Brilliant, inspired, and gloriously erudite, Literature and the Gods is the culmination of Roberto Calasso’s lifelong study of the gods in the human imagination. By uncovering the divine whisper that lies behind the best poetry and prose from across the centuries, Calasso gives us a renewed sense of the mystery and enchantment of great literature.

From the banishment of the classical divinities during the Age of Reason to their emancipation by the Romantics and their place in the literature of our own time, the history of the gods can also be read as a ciphered and splendid history of literary inspiration. Rewriting that story, Calasso carves out a sacred space for literature where the presence of the gods is discernible. His inquiry into the nature of “absolute literature” transports us to the realms of Dionysus and Orpheus, Baudelaire and Mallarmé, and prompts a lucid and impassioned defense of poetic form, even when apparently severed from any social function. Lyrical and assured, Literature and the Gods is an intensely engaging work of literary affirmation that deserves to be read alongside the masterpieces it celebrates.

Product Details

ISBN-13: 9780375725432
Publisher: Knopf Doubleday Publishing Group
Publication date: 06/04/2002
Series: Vintage International
Edition description: Reprint
Pages: 224
Product dimensions: 5.15(w) x 8.00(h) x 0.50(d)

About the Author

Roberto Calasso lives in Milan, Italy.

Read an Excerpt

The Pagan School

The gods are fugitive guests of literature. They cross it with the trail of their names and are soon gone. Every time the writer sets down a word, he must fight to win them back. The mercurial quality that heralds their appearance is token also of their evanescence. It wasn't always thus. At least not so long as we had a liturgy. That weave of word and gesture, that aura of controlled destruction, that use of certain materials rather than others: this gratified the gods, so long as men chose to turn to them. After which, like windblown scraps in an abandoned encampment, all that was left were the stories that every ritual gesture implied.

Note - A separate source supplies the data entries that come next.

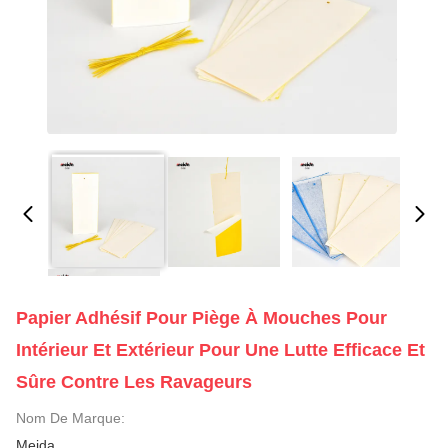
Papier Adhésif Pour Piège À Mouches Pour
Intérieur Et Extérieur Pour Une Lutte Efficace Et
Sûre Contre Les Ravageurs
Nom De Marque:
Meida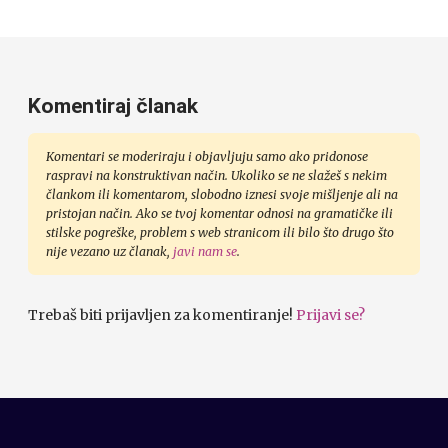
Komentiraj članak
Komentari se moderiraju i objavljuju samo ako pridonose
raspravi na konstruktivan način. Ukoliko se ne slažeš s nekim
člankom ili komentarom, slobodno iznesi svoje mišljenje ali na
pristojan način. Ako se tvoj komentar odnosi na gramatičke ili
stilske pogreške, problem s web stranicom ili bilo što drugo što
nije vezano uz članak,
javi nam se
.
Trebaš biti prijavljen za komentiranje!
Prijavi se?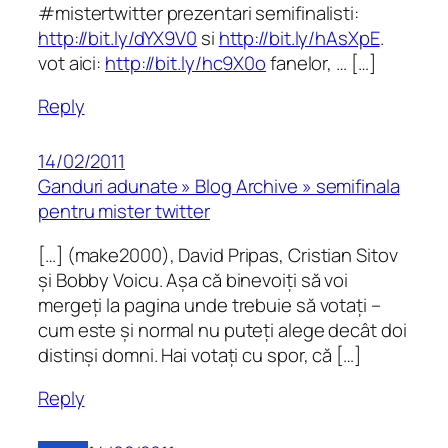
#mistertwitter prezentari semifinalisti:
http://bit.ly/dYX9V0
si
http://bit.ly/hAsXpE
.
vot aici:
http://bit.ly/hc9X0o
fanelor, … […]
Reply
14/02/2011
Ganduri adunate » Blog Archive » semifinala
pentru mister twitter
[…] (make2000), David Pripas, Cristian Sitov
și Bobby Voicu. Așa că binevoiți să voi
mergeți la pagina unde trebuie să votați –
cum este și normal nu puteți alege decât doi
distinși domni. Hai votați cu spor, că […]
Reply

Uprooted from their soil and exposed, in the vibration of the word, to the harsh light of day, they frequently seemed idle and impudent. Everything ends up as history of literature.

So it would be a dull business indeed just to list the times the Greek gods turn up in modern poetry from the early Romantics on. Almost all the poets of the nineteenth century, from the most mediocre to the sublime, wrote a line or two in which the gods are mentioned. And the same is true of most of the poets of the twentieth century. Why? For all kinds of reasons: out of established scholastic habit-or to sound noble, or exotic, or pagan, or erotic, or erudite. Or-most frequently and tautologically-to sound poetic. But whether a poem chooses to name Apollo, or maybe an oak tree, or the ocean's foam, doesn't make much difference and can hardly be very meaningful: they are all terms from the literary lexicon, worn smooth by use.

Yet there was a time when the gods were not just a literary cliché, but an event, a sudden apparition, an encounter with bandits perhaps, or the sighting of a ship. And it didn't even have to be a vision of the whole. Ajax Oileus recognized Poseidon disguised as Calchas from his gait. He saw him walking from behind and knew it was Poseidon "from his feet, his legs."

Since for us everything begins with Homer, we can ask ourselves: which words did he use for such events? By the time the Trojan War broke out, the gods were already coming to earth less frequently than in an earlier age. Only a generation before, Zeus had fathered Sarpedon on a mortal woman. All the gods had turned up for the marriage of Peleus and Thetis. But now Zeus no longer showed himself to men; he sent other Olympians along to do his exploring for him: Hermes, Athena, Apollo. And it was getting harder to see them. Odysseus admits as much to Athena: "Arduous it is, oh goddess, to recognize you, even for one who knows much." The Hymn to Demeter offers the plainest comment: "Difficult are the gods for men to see." Every primordial age is one in which it is said that the gods have almost disappeared. Only to the select few, chosen by divine will, do they show themselves: "The gods do not appear to everyone in all their fullness [enargeis]," the Odyssey tells us. Enargei's is the terminus technicus for divine epiphany: an adjective that contains the dazzle of "white," argos, but which ultimately comes to designate a pure and unquestionable "conspicuousness." It's the kind of "conspicuousness" that will later be inherited by poetry, thus becoming perhaps the characteristic that distinguishes poetry from every other form.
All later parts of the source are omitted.